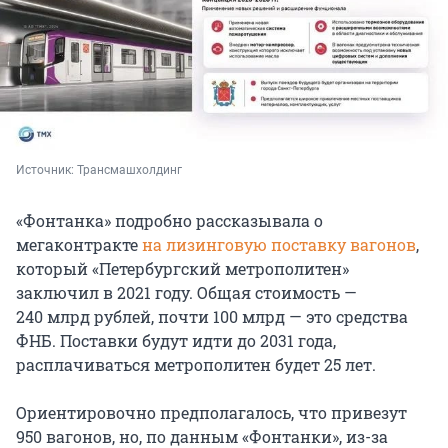
Источник: 
Трансмашхолдинг
«Фонтанка» подробно рассказывала о
мегаконтракте
на лизинговую поставку вагонов
,
который «Петербургский метрополитен»
заключил в 2021 году. Общая стоимость —
240 млрд рублей, почти 100 млрд — это средства
ФНБ. Поставки будут идти до 2031 года,
расплачиваться метрополитен будет 25 лет.
Ориентировочно предполагалось, что привезут
950 вагонов, но, по данным «Фонтанки», из-за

........

◆ What is needed
What the answer should hold is an exact copy of each line from the one containing "мегаконтракте" to the final line of the listing above.

◆ Result of the exercise
мегаконтракте
на лизинговую поставку вагонов
,
который «Петербургский метрополитен»
заключил в 2021 году. Общая стоимость —
240 млрд рублей, почти 100 млрд — это средства
ФНБ. Поставки будут идти до 2031 года,
расплачиваться метрополитен будет 25 лет.
Ориентировочно предполагалось, что привезут
950 вагонов, но, по данным «Фонтанки», из-за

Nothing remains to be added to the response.